In 1819, he published his greatest work, Die Welt als Wille und Vorstellung (The World as Will and Idea).

To Schopenhauer, the phenomenal world is basically an illusion.  The true reality, Kant's "thing-in-itself," he refers to as Will.  Will, perhaps an odd term to us today, is more like the Tao in Chinese philosophy:  It is out of the Will that everything derives.  But it has more the qualities of a force, and pushes or drives what we perceive as the phenomenal world.

Will is, you could say, the inner nature of all things.  So, if you want to understand something's -- or someone's -- inner nature, you need only look within yourself.  So the Will also drives us, through our instincts.  This concept would influence a young Sigmund Freud a generation later.

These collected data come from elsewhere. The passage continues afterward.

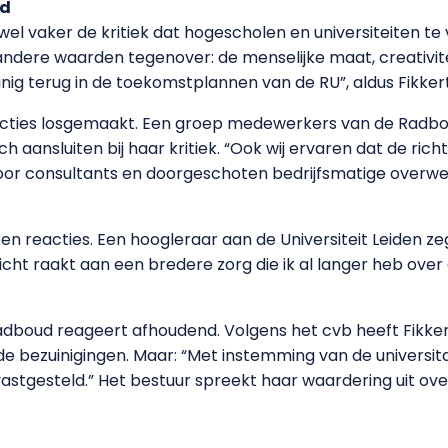
id
wel vaker de kritiek dat hogescholen en universiteiten te
andere waarden tegenover: de menselijke maat, creativit
einig terug in de toekomstplannen van de RU”, aldus Fikkert
eacties losgemaakt. Een groep medewerkers van de Radbo
ch aansluiten bij haar kritiek. “Ook wij ervaren dat de richt
or consultants en doorgeschoten bedrijfsmatige overwe
ken reacties. Een hoogleraar aan de Universiteit Leiden 
richt raakt aan een bredere zorg die ik al langer heb over 
adboud reageert afhoudend. Volgens het cvb heeft Fikker
 de bezuinigingen. Maar: “Met instemming van de univers
e vastgesteld.” Het bestuur spreekt haar waardering uit ov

Schopenhauer, profoundly influenced by his reading of Buddhist literature, saw life as essentially painful.  We are forced by our natures, our instincts, to live, to breed, to suffer, and to die.  Schopenhauer is often described as "the great pessimist!"

For the world is Hell, and men are on the one hand the tormented souls and on the other the devils in it....

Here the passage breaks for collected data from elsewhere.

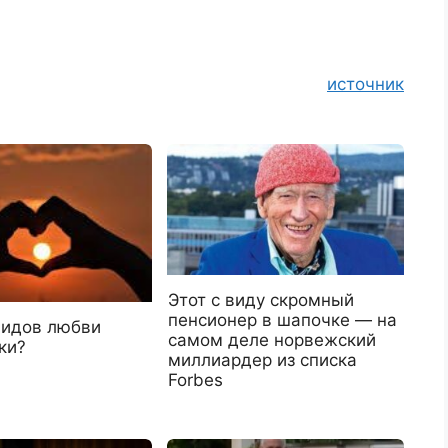
источник
Этот с виду скромный
пенсионер в шапочке — на
видов любви
самом деле норвежский
ки?
миллиардер из списка
Forbes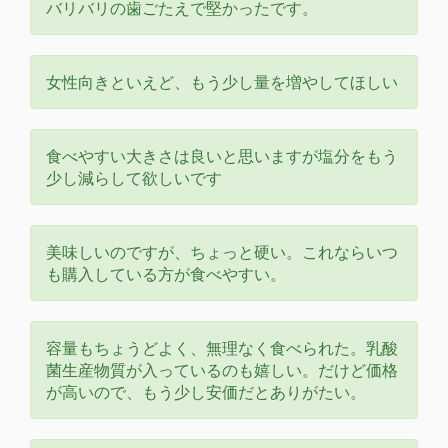
バリバリの歯ごたえで堅かったです。
女性向きといえど、もう少し量を増やしてほしい
食べやすい大きさは良いと思いますが塩分をもう
少し減らして欲しいです
美味しいのですが、ちょっと硬い。これならいつ
も購入している方が食べやすい。
容量もちょうどよく、無理なく食べられた。乳酸
菌生産物質が入っているのも嬉しい。だけど価格
が高いので、もう少し安価だとありがたい。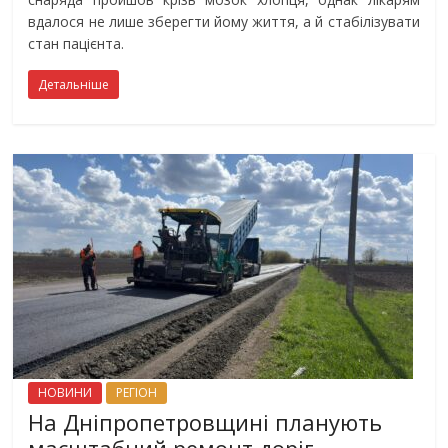
вдалося не лише зберегти йому життя, а й стабілізувати
стан пацієнта.
Детальніше
НОВИНИ
РЕГІОН
На Дніпропетровщині планують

If you imagine... the sum total of distress, pain, and suffering of every kind which the sun shines upon in its course, you will have to admit it would have been much better if the sun had been able to call up the phenomenon of life as little on the earth as on the moon....

To our amazement we suddenly exist, after having for countless millennia not existed; in a short while we will again not exist, also for countless millennia.  That cannot be right, says the heart.

The question, of course, is how does one get past this suffering?  One way he recommends is esthetic salvation -- seeing the beauty in something, or someone.  When we do this, we are actually looking at the universal or essence behind the scene, which moves us in turn towards the universal subject within ourselves.  This quiets the will that forces us into the phenomenal world.  Schopenhauer believed that music was the purest art -- one step from will.

A second way to transcend suffering is through ethical salvation -- compassion.  Here, too, it is the recognition of self-in-others and others-in-self that leads to a quieting of the will.

But these are only partial answers.  The full answer requires religious salvation -- asceticism, the direct stilling of all desires by a life of self-denial and meditation.  Without the will, only nothingness remains, which is Nirvana.

Schopenhauer lived many years of his life a bitter and reclusive man, unable to deal with his lack of success in life.  He began publishing his works again in 1836, and intellectuals all over Europe began to develop an interest in him.

Sadly, Schopenhauer developed heart problems and on September 21, 1860, he died.  After his death, he would powerfully influence such notables as the composer Richard Wagner, Friedrich Nietzsche, Thomas Mann and many other writers.